Modèles neurobiologiques de la psychopathie (lobe frontal et amygdale)

La recherche scientifique a tenté d'expliquer la psychopathie par des anomalies cérébrales. L'un des modèles les plus solides est celui du dysfonctionnement du lobe frontal.

Cette zone du cerveau est responsable de la fonction exécutive : planifier, inhiber les impulsions et anticiper les conséquences.

Une défaillance à ce niveau explique l'incapacité du psychopathe à freiner ses comportements inadaptés malgré sa connaissance des règles.

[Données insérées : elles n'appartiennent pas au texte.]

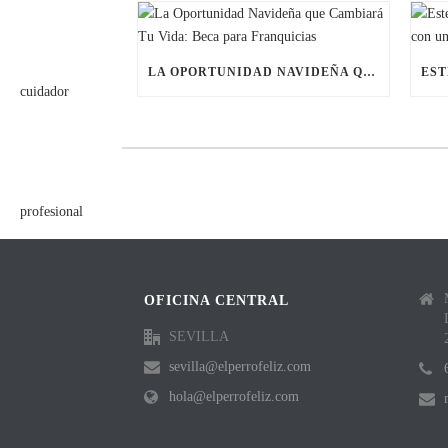
LA OPORTUNIDAD NAVIDEÑA QUE CAMBIARÁ TU VIDA: BECA PARA FRANQUICIAS
OFICINA CENTRAL
SEVILLA
sevilla@elperrofeliz.com
hola@elperrofeliz.com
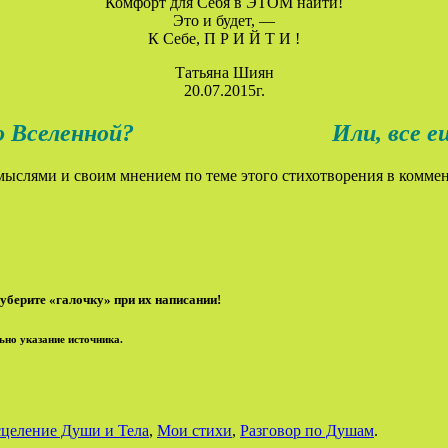
Комфорт для Себя в ЭТОМ найти!
Это и будет, —
К Себе, П Р И Й Т И !
Татьяна Шиян
20.07.2015г.
ленной? Или, все еще, ПРОД
мыслями и своим мнением по теме этого стихотворения в коммент
уберите «галочку» при их написании!
ьно указание источника.
целение Души и Тела
,
Мои стихи
,
Разговор по Душам
.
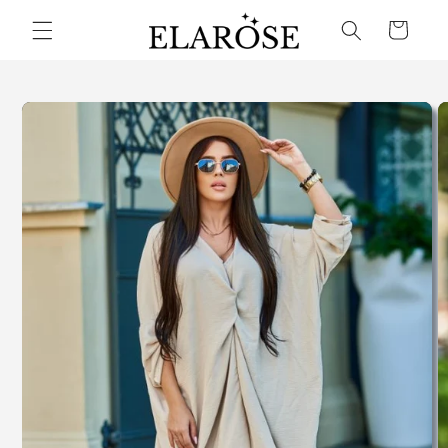
Přejít k
Košík
obsahu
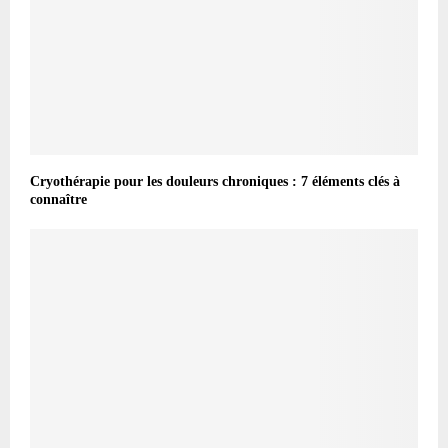
Cryothérapie pour les douleurs chroniques : 7 éléments clés à
connaître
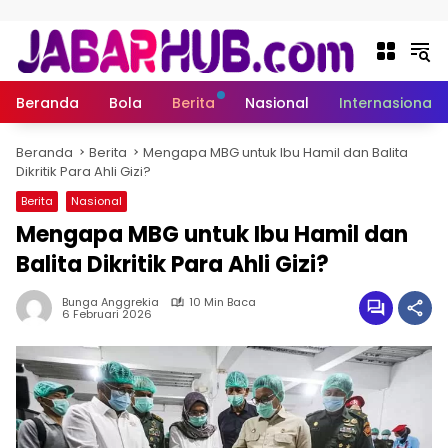
Langsung ke konten
Beranda
Bola
Berita
Nasional
Internasional
Beranda
Berita
Mengapa MBG untuk Ibu Hamil dan Balita
Dikritik Para Ahli Gizi?
Berita
Nasional
Mengapa MBG untuk Ibu Hamil dan
Balita Dikritik Para Ahli Gizi?
Bunga Anggrekia
10 Min Baca
6 Februari 2026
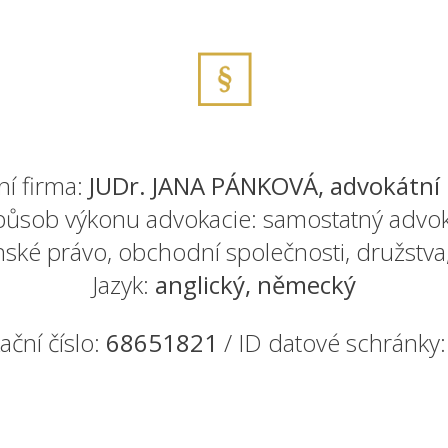
í firma:
JUDr. JANA PÁNKOVÁ, advokátní 
působ výkonu advokacie: samostatný advok
ské právo, obchodní společnosti, družstva,
Jazyk:
anglický, německý
kační číslo:
68651821
/ ID datové schránky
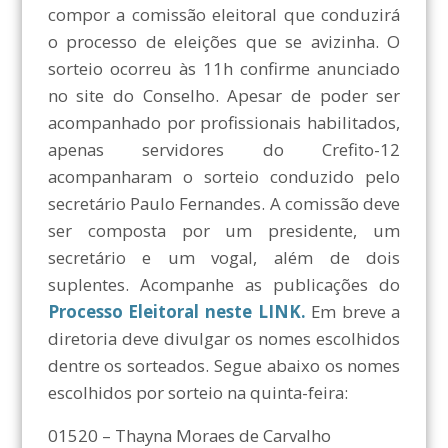
compor a comissão eleitoral que conduzirá
o processo de eleições que se avizinha. O
sorteio ocorreu às 11h confirme anunciado
no site do Conselho. Apesar de poder ser
acompanhado por profissionais habilitados,
apenas servidores do Crefito-12
acompanharam o sorteio conduzido pelo
secretário Paulo Fernandes. A comissão deve
ser composta por um presidente, um
secretário e um vogal, além de dois
suplentes. Acompanhe as publicações do
Processo Eleitoral neste LINK.
Em breve a
diretoria deve divulgar os nomes escolhidos
dentre os sorteados. Segue abaixo os nomes
escolhidos por sorteio na quinta-feira:
01520 – Thayna Moraes de Carvalho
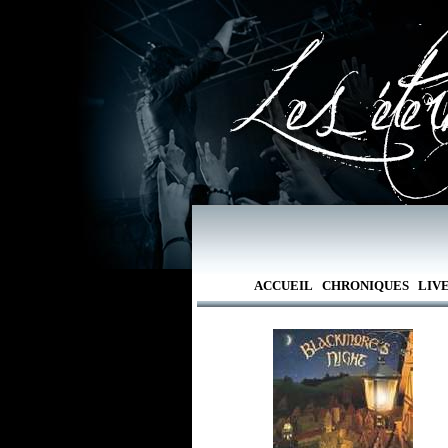
ACCUEIL
CHRONIQUES
LIV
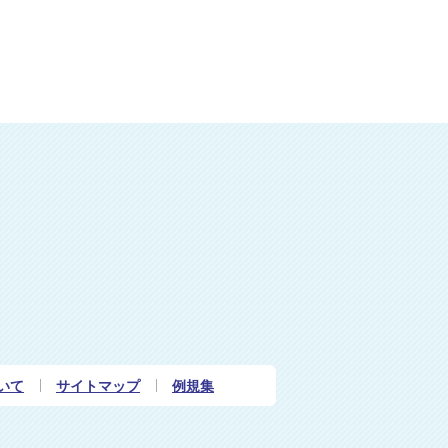
いて
サイトマップ
例規集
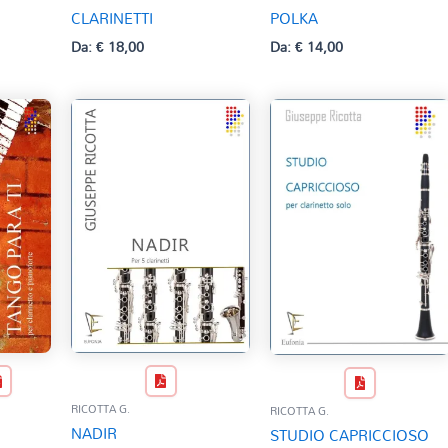
CLARINETTI
POLKA
Da:
€
18,00
Da:
€
14,00
RICOTTA G.
RICOTTA G.
NADIR
STUDIO CAPRICCIOSO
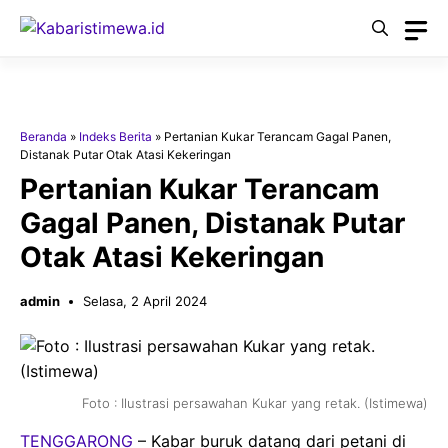
Langsung
ke
isi
Beranda
»
Indeks Berita
»
Pertanian Kukar Terancam Gagal Panen,
Distanak Putar Otak Atasi Kekeringan
Pertanian Kukar Terancam
Gagal Panen, Distanak Putar
Otak Atasi Kekeringan
admin
Selasa, 2 April 2024
Foto : Ilustrasi persawahan Kukar yang retak. (Istimewa)
TENGGARONG
– Kabar buruk datang dari petani di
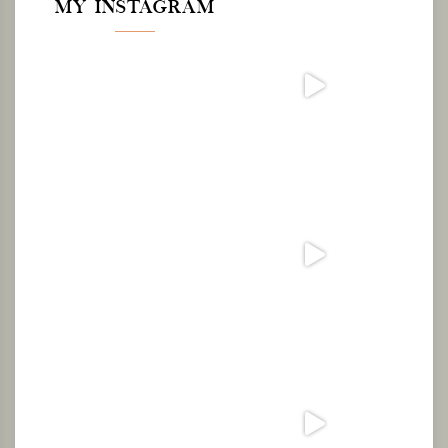
MY INSTAGRAM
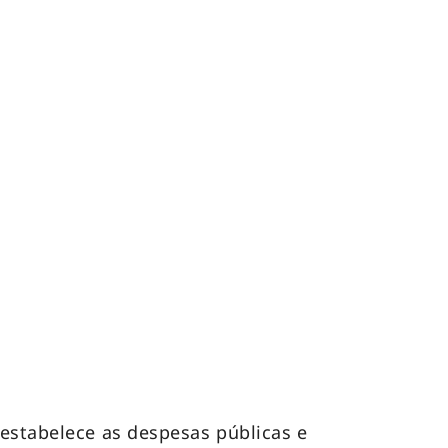
estabelece as despesas públicas e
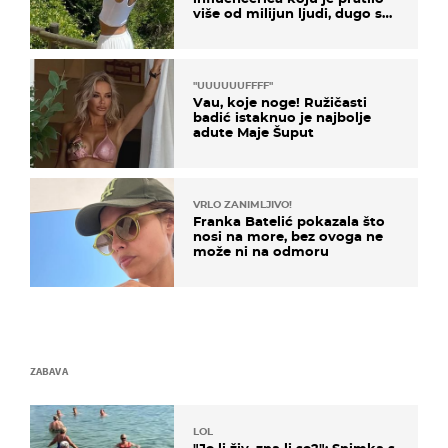
više od milijun ljudi, dugo se
borila s opakom bolešću
"UUUUUUFFFF"
Vau, koje noge! Ružičasti
badić istaknuo je najbolje
adute Maje Šuput
VRLO ZANIMLJIVO!
Franka Batelić pokazala što
nosi na more, bez ovoga ne
može ni na odmoru
ZABAVA
LOL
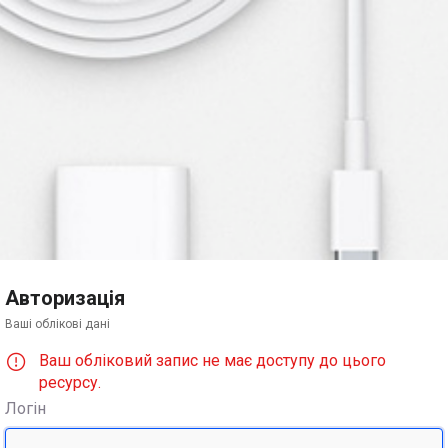
Авторизація
Ваші облікові дані
Ваш обліковий запис не має доступу до цього
ресурсу.
Логін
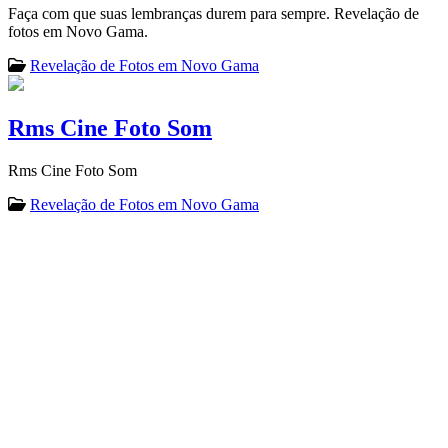
Faça com que suas lembranças durem para sempre. Revelação de
fotos em Novo Gama.
Revelação de Fotos em Novo Gama
Rms Cine Foto Som
Rms Cine Foto Som
Revelação de Fotos em Novo Gama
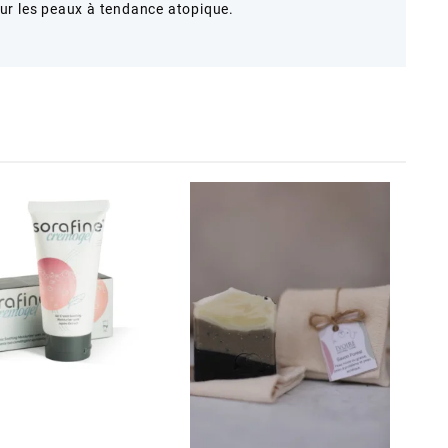
ur les peaux à tendance atopique.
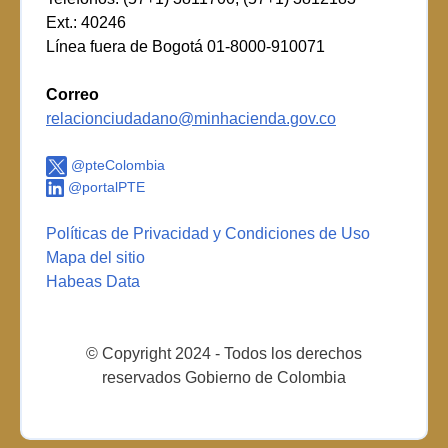
Ext.: 40246
Línea fuera de Bogotá 01-8000-910071
Correo
relacionciudadano@minhacienda.gov.co
@pteColombia
@portalPTE
Políticas de Privacidad y Condiciones de Uso
Mapa del sitio
Habeas Data
© Copyright 2024 - Todos los derechos
reservados Gobierno de Colombia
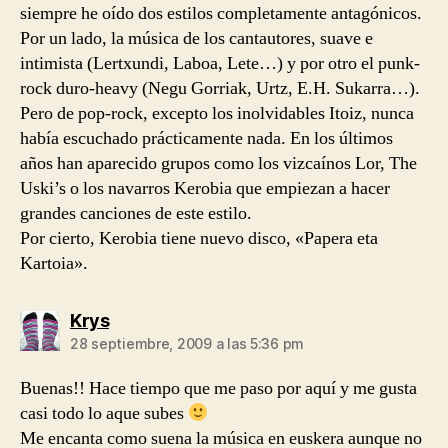
siempre he oído dos estilos completamente antagónicos.
Por un lado, la música de los cantautores, suave e
intimista (Lertxundi, Laboa, Lete…) y por otro el punk-
rock duro-heavy (Negu Gorriak, Urtz, E.H. Sukarra…).
Pero de pop-rock, excepto los inolvidables Itoiz, nunca
había escuchado prácticamente nada. En los últimos
años han aparecido grupos como los vizcaínos Lor, The
Uski’s o los navarros Kerobia que empiezan a hacer
grandes canciones de este estilo.
Por cierto, Kerobia tiene nuevo disco, «Papera eta
Kartoia».
dice:
Krys
28 septiembre, 2009 a las 5:36 pm
Buenas!! Hace tiempo que me paso por aquí y me gusta
casi todo lo aque subes
Me encanta como suena la música en euskera aunque no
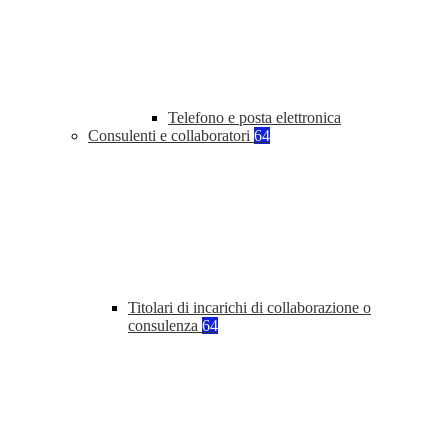
Telefono e posta elettronica
Consulenti e collaboratori
64
Titolari di incarichi di collaborazione o
consulenza
64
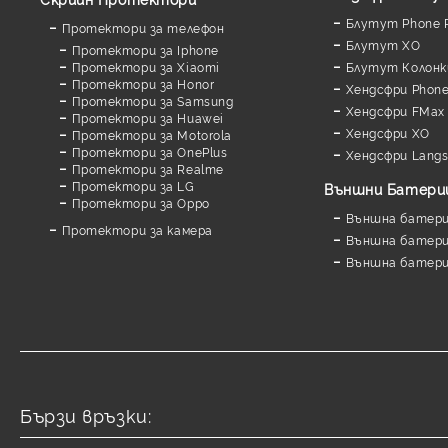
Блутут Phone P
Протектори за телефон
Блутут XO
Протектори за Iphone
Протектори за Xiaomi
Блутут Колонк
Протектори за Honor
Хендсфри Phone
Протектори за Samsung
Хендсфри FMax
Протектори за Huawei
Хендсфри XO
Протектори за Motorola
Протектори за OnePlus
Хендсфри Lang
Протектори за Realme
Протектори за LG
Външни Батери
Протектори за Oppo
Външна батерия
Протектори за камера
Външна батерия
Външна батери
Бързи връзки:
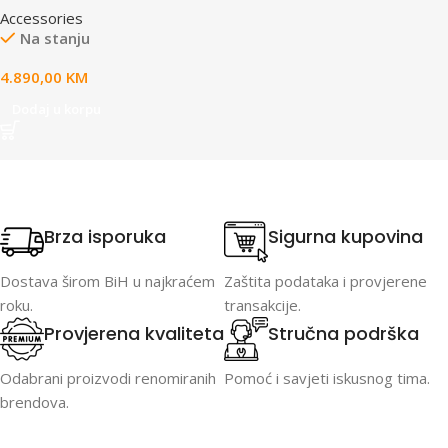
Accessories
Na stanju
4.890,00
KM
Dodaj u korpu
Brza isporuka
Sigurna kupovina
Dostava širom BiH u najkraćem
Zaštita podataka i provjerene
roku.
transakcije.
Provjerena kvaliteta
Stručna podrška
Odabrani proizvodi renomiranih
Pomoć i savjeti iskusnog tima.
brendova.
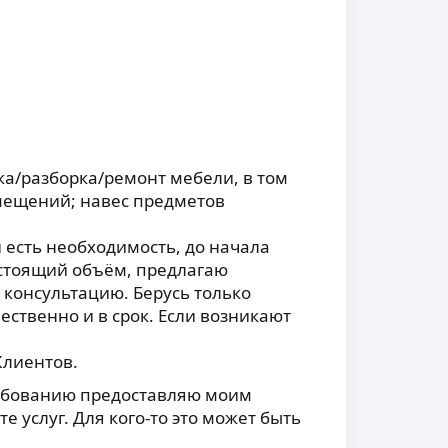
а/разборка/ремонт мебели, в том
омещений; навес предметов
и есть необходимость, до начала
стоящий объём, предлагаю
консультацию. Берусь только
ественно и в срок. Если возникают
Клиентов.
ребованию предоставляю моим
 услуг. Для кого-то это может быть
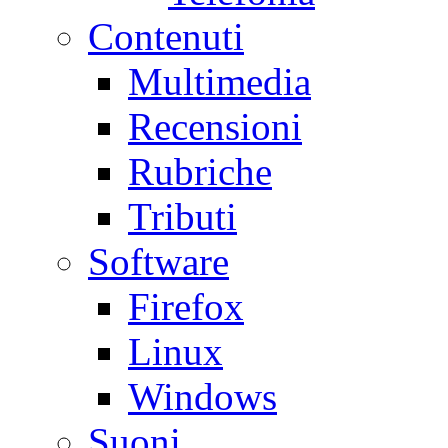
Contenuti
Multimedia
Recensioni
Rubriche
Tributi
Software
Firefox
Linux
Windows
Suoni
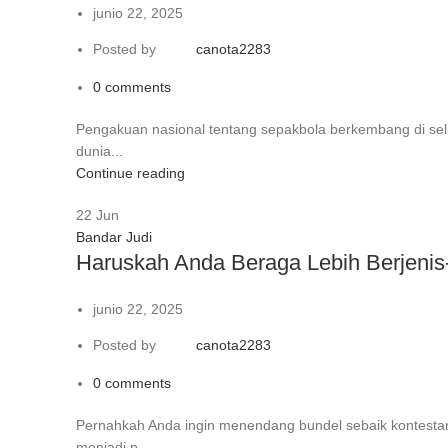
junio 22, 2025
Posted by
canota2283
0
comments
Pengakuan nasional tentang sepakbola berkembang di sel
dunia...
Continue reading
22
Jun
Bandar Judi
Haruskah Anda Beraga Lebih Berjenis
junio 22, 2025
Posted by
canota2283
0
comments
Pernahkah Anda ingin menendang bundel sebaik kontesta
menjadi p...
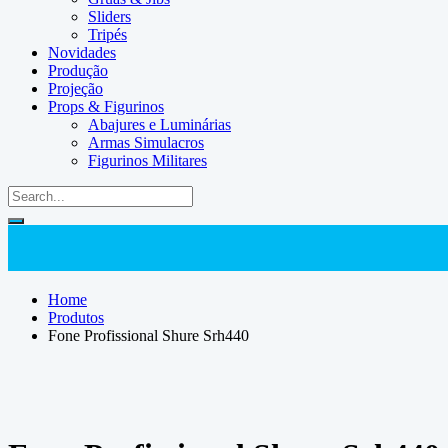
Sliders
Tripés
Novidades
Produção
Projeção
Props & Figurinos
Abajures e Luminárias
Armas Simulacros
Figurinos Militares
Home
Produtos
Fone Profissional Shure Srh440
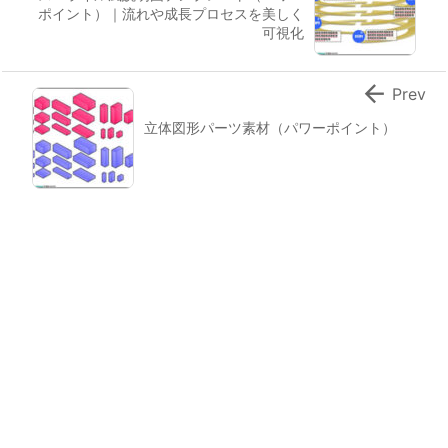
ポイント）｜流れや成長プロセスを美しく
可視化

Prev
立体図形パーツ素材（パワーポイント）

C'est comme une voiture sans freins : le moteur fonctionne, mais il n'y a pas de mécanisme d'arrêt. Un autre modèle clé est la faible activation corticale.

Il est suggéré que les psychopathes ont un niveau d'activation physiologique de base très faible, ce qui les pousse à rechercher une stimulation externe intense pour se sentir « normaux », favorisant ainsi les comportements à risque.

En outre, on a observé une déconnexion dans le traitement émotionnel (probablement liée à l'amygdale), qui se traduit par une « démence sémantique » : ils comprennent la signification linguistique des émotions, mais ne présentent pas la réponse physiologique et sentimentale associée. Cela leur permet d'exprimer des regrets sans les ressentir le moins du monde.

Résumé

La psychopathie implique un calcul froid et une prédisposition biologique, tout en conservant une façade de normalité. La sociopathie, en revanche, découle de traumatismes environnementaux et d'une socialisation ratée, se manifestant par des comportements plus erratiques et réactifs.

Les modèles neurobiologiques suggèrent un dysfonctionnement du lobe frontal, qui affecte le contrôle exécutif. Cela explique l'incapacité à freiner les impulsions inadaptées malgré la connaissance des règles, comme une voiture sans freins.

En outre, ils présentent une faible activation corticale et une déconnexion émotionnelle dans l'amygdale. Ils recherchent une stimulation intense pour se sentir normaux et souffrent de « démence sémantique », comprenant les émotions intellectuellement mais sans les ressentir physiologiquement ni éprouver de culpabilité.